The expression of classic M2 markers, including macrophage mannose receptor (MMR), arginase-1 (Arg-1) and peroxisome proliferator-activated receptor-γ (PPAR-γ) was upregulated in curcumin-treated Raw264.7 macrophages. Curcumin increased interleukin-4 (IL-4) and interleukin-13 (IL-13) mRNA expression and protein secretion. Curcumin notably increased STAT6 phosphorylation. Leflunomide, a STAT6 inhibitor, and IL-4 and/or IL-13 neutralizing antibodies antagonized the induction of MMR, Arg-1 and PPAR-γ by curcumin in Raw264.7 cells. In vivo, 6-week old male Lewis rats were used to induce EAM and orally administrated with curcumin or corn oil for 3weeks after myosin injection. Cardiac functional parameters, including left ventricular fractional shortening (LVFS), ejection fraction (EF), left ventricular end-systolic diameter (LVEDs) and heart rate (HR) were significantly improved by curcumin treatment. Curcumin also reduced the inflammatory cell infiltration and myocardial mRNA levels of interleukin-1β (IL-1β) and inducible nitric oxide synthase (iNOS). Meanwhile, the myocardial mRNA levels of MMR and Arg-1 were markedly up-regulated by curcumin. Immunofluorescence assay showed that the number of CD68(+) MMR(+) and CD68(+) Arg-1(+) double positive macrophages in curcumin-treated myocardial tissue was significantly higher than untreated control.

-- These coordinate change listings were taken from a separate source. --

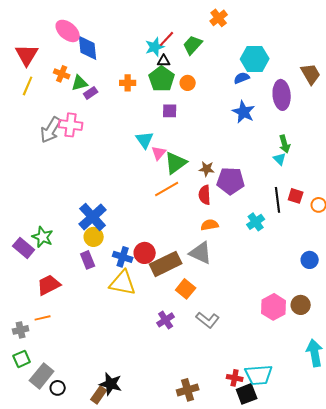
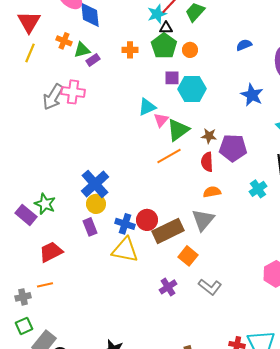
cyan hexagon: (255, 59) -> (192, 89), moved
blue star: (244, 112) -> (252, 95), moved
cyan triangle: (145, 140) -> (147, 107), turned 42
gray triangle: (201, 253) -> (203, 220), turned 45

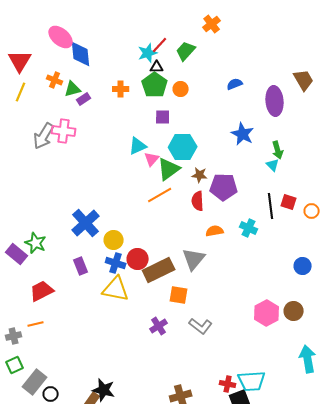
cyan hexagon: (192, 89) -> (183, 147), moved
cyan cross: (258, 189) -> (249, 228), turned -30
orange semicircle: (212, 192) -> (215, 231), moved
yellow circle: (96, 204) -> (114, 240), moved
orange square: (188, 256) -> (179, 295), turned -30

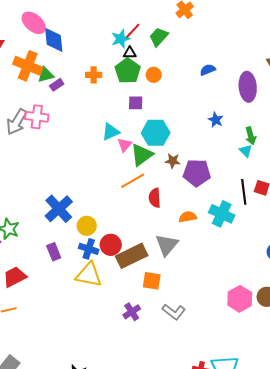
orange cross: (55, 80) -> (28, 66), size x1.8
blue star: (243, 134) -> (216, 120), size x0.7
red semicircle: (198, 201) -> (155, 198), moved
cyan cross: (249, 228) -> (222, 214), size x1.4

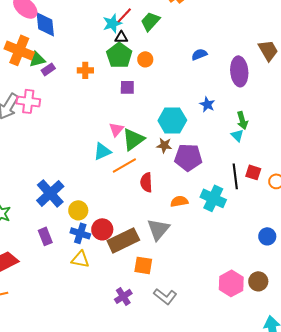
orange cross: (94, 75) -> (85, 70), moved
cyan triangle: (111, 132) -> (102, 151), moved
cyan hexagon: (156, 133) -> (172, 120), moved
yellow triangle: (89, 275) -> (80, 259), size x0.7

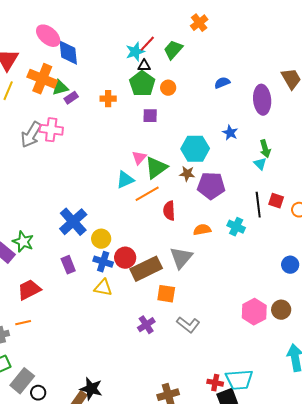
cyan cross: (213, 198) -> (236, 227), size x0.7

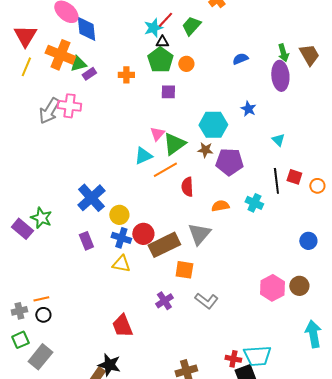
green arrow: (265, 149) -> (283, 53), moved
red trapezoid: (29, 290) -> (122, 326), moved, turned -85
black circle: (38, 393) -> (43, 315), moved

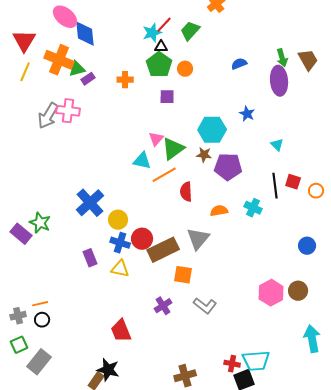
cyan triangle: (143, 156) -> (142, 161), turned 36
purple rectangle: (86, 241) -> (90, 258), moved

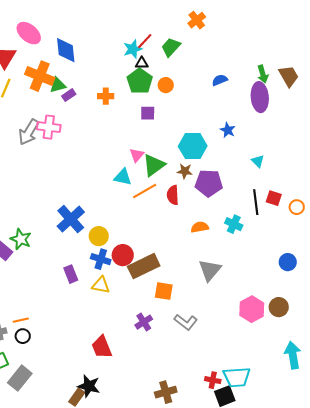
pink ellipse: (65, 17) -> (29, 33), moved
red semicircle: (186, 192) -> (173, 195), moved
gray triangle: (198, 239) -> (210, 270), moved

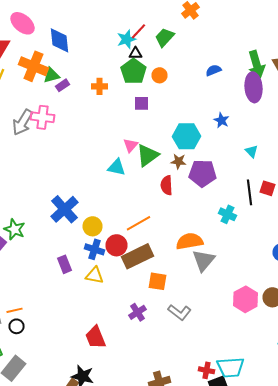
green arrow: (263, 74) -> (256, 64), size x1.5
orange line: (145, 191) -> (138, 223), moved
orange semicircle: (200, 227) -> (190, 241), moved, size x1.5

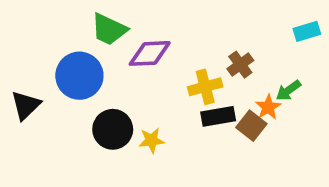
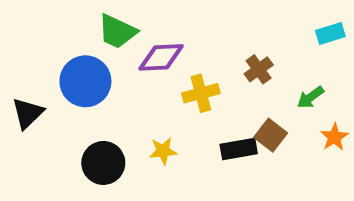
yellow cross: (205, 87) -> (201, 93), moved
orange star: (268, 107) -> (334, 137), moved
black rectangle: (218, 116) -> (239, 149), moved
black circle: (113, 129) -> (103, 163), moved

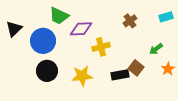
brown cross: (259, 69) -> (130, 21), moved
black triangle: (28, 113) -> (14, 29), moved
yellow star: (163, 151) -> (82, 76), size x1.5
black circle: (103, 163) -> (47, 71), moved

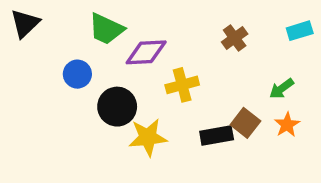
black triangle: (14, 29) -> (25, 23), moved
blue circle: (43, 41) -> (77, 74), size x0.6
orange star: (168, 69) -> (287, 125), moved
black circle: (47, 71) -> (117, 107), moved

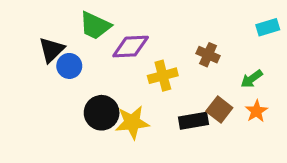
black triangle: (25, 23) -> (52, 50), moved
brown cross: (235, 38) -> (208, 55), moved, turned -30
black circle: (117, 107) -> (102, 113), moved

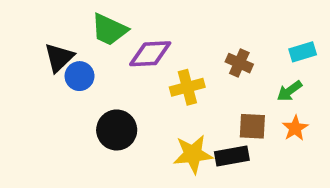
cyan rectangle: (268, 27) -> (303, 52), moved
brown square: (219, 110) -> (252, 126), turned -35
black rectangle: (194, 121) -> (232, 156), moved
yellow star: (132, 122) -> (193, 154), moved

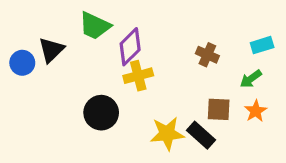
purple diamond: (150, 54) -> (130, 47), turned -42
blue circle: (80, 76) -> (22, 63), moved
yellow cross: (187, 87) -> (138, 76), moved
black rectangle: (232, 156) -> (201, 135), turned 52

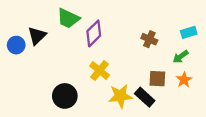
yellow cross: (138, 76) -> (100, 70), moved, turned -36
black circle: (101, 113) -> (65, 96), moved

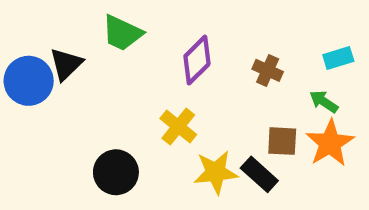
purple diamond: (94, 33) -> (197, 60), moved
blue circle: (16, 45) -> (29, 81), size x1.5
green arrow: (181, 57) -> (324, 102), turned 70
orange star: (184, 80) -> (330, 143), size x1.6

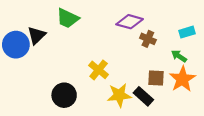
purple diamond: (197, 60) -> (130, 22), moved, turned 60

The number of CD68(+) iNOS(+) double positive macrophages was increased obviously in EAM group, but decreased markedly by curcumin treatment.

CONCLUSIONS

Taken together, these results show that curcumin induces macrophage M2 polarization by secretion of IL-4 and/or IL-13. Curcumin ameliorates EAM by reducing infiltration inflammatory macrophages and by polarizing M0 and M1 macrophages to M2 phenotype.